TASK STATEMENT ▸ Copy every line of the records below where the word "Lampung" occurs.

ENTRIES SUPPLIED ▸
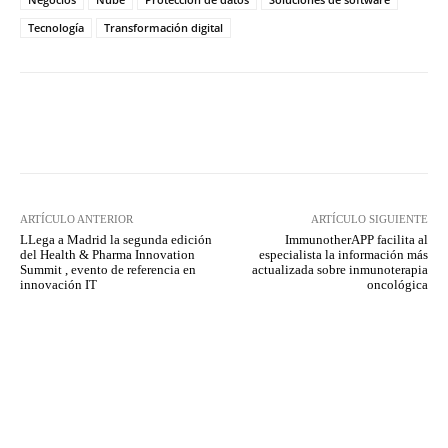
Tecnología
Transformación digital
Twitter
WhatsApp
ARTÍCULO ANTERIOR
ARTÍCULO SIGUIENTE
LLega a Madrid la segunda edición
ImmunotherAPP facilita al
del Health & Pharma Innovation
especialista la información más
Summit , evento de referencia en
actualizada sobre inmunoterapia
innovación IT
oncológica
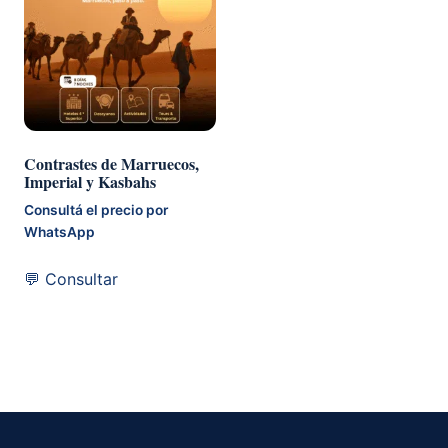
Contrastes de Marruecos,
Imperial y Kasbahs
Consultá el precio por
WhatsApp
💬 Consultar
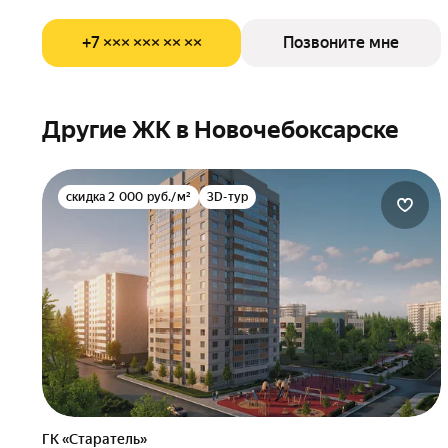
+7 ××× ××× ×× ××
Позвоните мне
Другие ЖК в Новочебоксарске
скидка 2 000 руб./м²
3D-тур
ГК «Старатель»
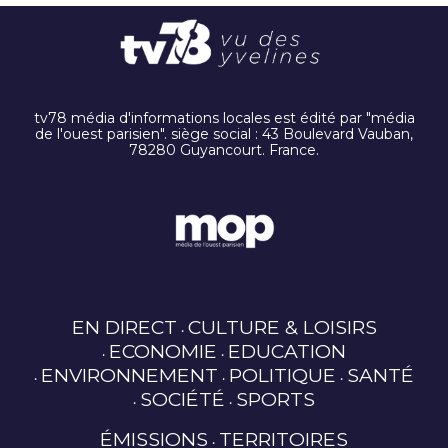
tv78 média d'informations locales est édité par "média
de l'ouest parisien". siège social : 43 Boulevard Vauban,
78280 Guyancourt. France.
EN DIRECT
CULTURE & LOISIRS
ECONOMIE
EDUCATION
ENVIRONNEMENT
POLITIQUE
SANTÉ
SOCIÉTÉ
SPORTS
ÉMISSIONS
TERRITOIRES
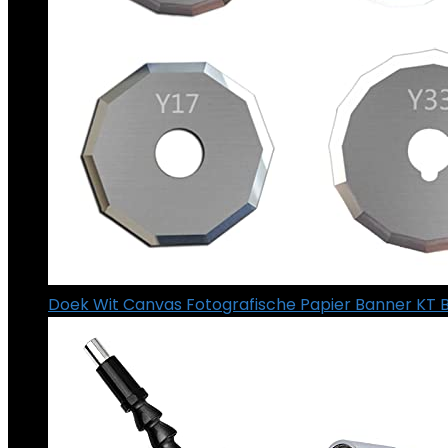
Doek Wit Canvas Fotografische Papier Banner KT 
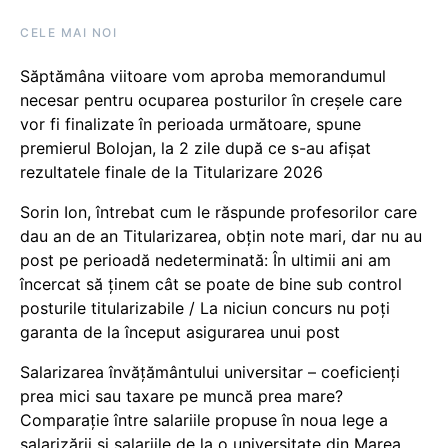
CELE MAI NOI
Săptămâna viitoare vom aproba memorandumul
necesar pentru ocuparea posturilor în creșele care
vor fi finalizate în perioada următoare, spune
premierul Bolojan, la 2 zile după ce s-au afișat
rezultatele finale de la Titularizare 2026
Sorin Ion, întrebat cum le răspunde profesorilor care
dau an de an Titularizarea, obțin note mari, dar nu au
post pe perioadă nedeterminată: În ultimii ani am
încercat să ținem cât se poate de bine sub control
posturile titularizabile / La niciun concurs nu poți
garanta de la început asigurarea unui post
Salarizarea învățământului universitar – coeficienți
prea mici sau taxare pe muncă prea mare?
Comparație între salariile propuse în noua lege a
salarizării și salariile de la o universitate din Marea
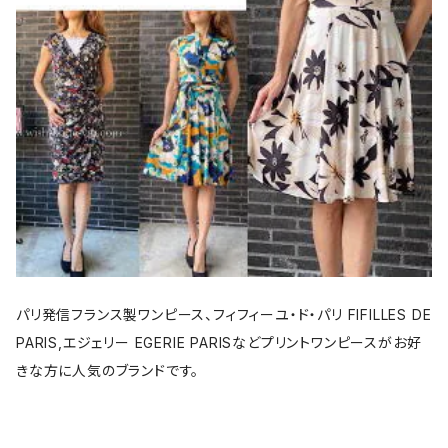
パリ発信フランス製ワンピース、フィフィーユ・ド・パリ FIFILLES DE
PARIS,エジェリー EGERIE PARISなどプリントワンピースがお好
きな方に人気のブランドです。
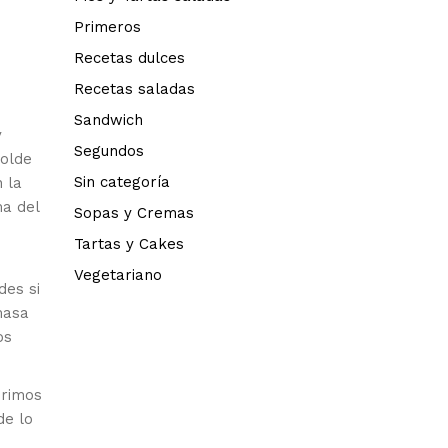
Primeros
Recetas dulces
Recetas saladas
Sandwich
y
Segundos
molde
Sin categoría
 la
ma del
Sopas y Cremas
Tartas y Cakes
Vegetariano
des si
masa
os
brimos
de lo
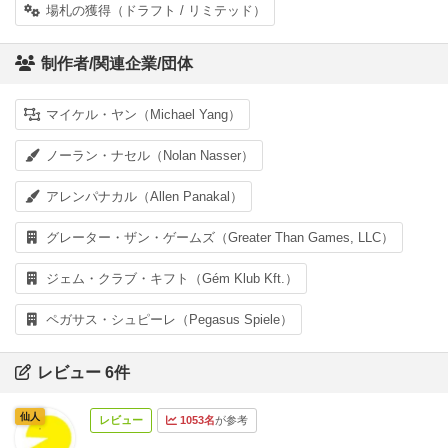
場札の獲得（ドラフト / リミテッド）
制作者/関連企業/団体
マイケル・ヤン（Michael Yang）
ノーラン・ナセル（Nolan Nasser）
アレンパナカル（Allen Panakal）
グレーター・ザン・ゲームズ（Greater Than Games, LLC）
ジェム・クラブ・キフト（Gém Klub Kft.）
ペガサス・シュピーレ（Pegasus Spiele）
レビュー 6件
仙人
レビュー
1053名
が参考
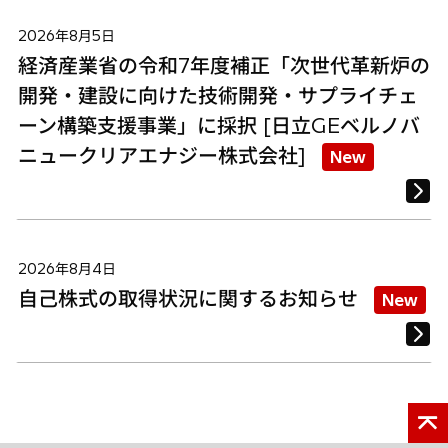
2026年8月5日
経済産業省の令和7年度補正「次世代革新炉の
開発・建設に向けた技術開発・サプライチェ
ーン構築支援事業」に採択 [日立GEベルノバ
ニュークリアエナジー株式会社]
New
2026年8月4日
自己株式の取得状況に関するお知らせ
New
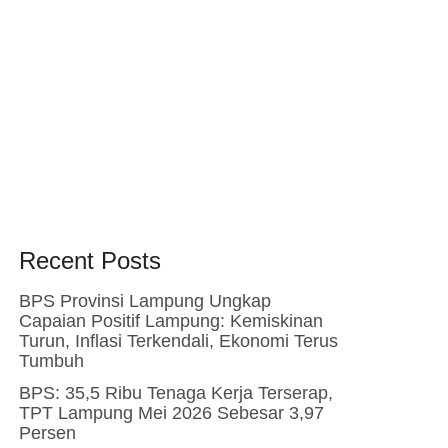
Recent Posts
BPS Provinsi Lampung Ungkap
Capaian Positif Lampung: Kemiskinan
Turun, Inflasi Terkendali, Ekonomi Terus
Tumbuh
BPS: 35,5 Ribu Tenaga Kerja Terserap,
TPT Lampung Mei 2026 Sebesar 3,97
Persen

WRITTEN REPLY ▸
BPS Provinsi Lampung Ungkap
Capaian Positif Lampung: Kemiskinan
TPT Lampung Mei 2026 Sebesar 3,97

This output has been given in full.